Il est donc reproché à la salariée d’avoir refusé de produire des pièces alors que son responsable le lui demandait.
La salariée occupe, selon l’avenant du 30 juin 2014, un emploi d’animateur d’équipe de production/logistique usine P3.
Selon son contrat de travail, elle est notamment chargée d’organiser et distribuer le travail aux membres de son équipe et d’en contrôler la réalisation, d’être le référent métier et un facilitateur pour son équipe qu’elle doit former et conseiller et d’optimiser les moyens mis à sa disposition dans la gestion quotidienne de l’atelier, afin de satisfaire aux objectifs de qualité, coût et délai, sans jamais compromettre sa sécurité et celle de ses collaborateurs.
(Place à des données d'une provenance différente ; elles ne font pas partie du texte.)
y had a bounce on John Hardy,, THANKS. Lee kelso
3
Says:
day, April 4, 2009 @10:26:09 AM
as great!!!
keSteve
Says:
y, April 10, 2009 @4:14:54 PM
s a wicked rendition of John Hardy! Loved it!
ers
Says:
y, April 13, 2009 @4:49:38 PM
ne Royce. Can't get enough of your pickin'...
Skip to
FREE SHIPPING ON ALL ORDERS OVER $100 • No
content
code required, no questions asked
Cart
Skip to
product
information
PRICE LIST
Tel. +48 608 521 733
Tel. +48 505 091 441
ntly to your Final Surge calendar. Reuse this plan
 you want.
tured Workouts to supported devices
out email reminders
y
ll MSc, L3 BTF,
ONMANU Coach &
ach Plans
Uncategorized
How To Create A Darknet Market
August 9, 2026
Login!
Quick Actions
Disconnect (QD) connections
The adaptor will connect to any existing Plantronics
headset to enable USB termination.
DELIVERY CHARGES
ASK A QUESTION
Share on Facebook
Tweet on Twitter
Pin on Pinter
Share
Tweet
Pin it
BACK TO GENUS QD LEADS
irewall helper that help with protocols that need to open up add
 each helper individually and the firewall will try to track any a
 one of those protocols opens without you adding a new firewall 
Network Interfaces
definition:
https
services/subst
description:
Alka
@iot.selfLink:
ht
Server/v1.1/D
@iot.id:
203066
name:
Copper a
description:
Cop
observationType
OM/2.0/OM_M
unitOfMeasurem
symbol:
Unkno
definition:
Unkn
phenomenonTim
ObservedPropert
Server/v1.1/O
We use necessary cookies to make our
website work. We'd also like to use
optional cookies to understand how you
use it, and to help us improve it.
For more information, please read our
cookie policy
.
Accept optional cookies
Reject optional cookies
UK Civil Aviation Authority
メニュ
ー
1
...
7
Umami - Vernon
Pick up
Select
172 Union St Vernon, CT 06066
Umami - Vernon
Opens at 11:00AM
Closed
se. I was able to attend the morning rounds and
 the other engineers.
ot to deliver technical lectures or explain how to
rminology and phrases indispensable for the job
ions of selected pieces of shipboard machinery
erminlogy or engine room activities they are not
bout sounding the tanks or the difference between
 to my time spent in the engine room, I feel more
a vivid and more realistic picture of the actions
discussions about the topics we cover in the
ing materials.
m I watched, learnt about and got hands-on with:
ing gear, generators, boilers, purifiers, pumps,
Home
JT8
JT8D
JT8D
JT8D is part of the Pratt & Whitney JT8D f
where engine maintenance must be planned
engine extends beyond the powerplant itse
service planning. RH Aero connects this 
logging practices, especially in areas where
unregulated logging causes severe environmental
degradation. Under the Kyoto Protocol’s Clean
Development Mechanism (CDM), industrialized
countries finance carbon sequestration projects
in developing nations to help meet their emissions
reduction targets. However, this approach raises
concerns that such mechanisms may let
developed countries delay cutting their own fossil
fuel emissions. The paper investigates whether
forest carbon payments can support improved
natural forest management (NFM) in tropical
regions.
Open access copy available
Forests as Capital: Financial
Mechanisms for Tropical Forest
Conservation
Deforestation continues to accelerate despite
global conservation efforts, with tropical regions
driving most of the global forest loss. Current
Selon la convention collective des mensuels de la Métallurgie du Rhône, le niveau III, coefficient 2015- P3 est ainsi décrit par " Le travail est caractérisé par l’exécution d’un ensemble d’opérations très qualifiées, dont certaines délicates et complexes du fait des difficultés techniques, doivent être combinées en fonction du résultat à atteindre.
Les instructions de travail appuyées de schémas, croquis, plans, dessins ou autres documents techniques indiquent l’objectif à atteindre.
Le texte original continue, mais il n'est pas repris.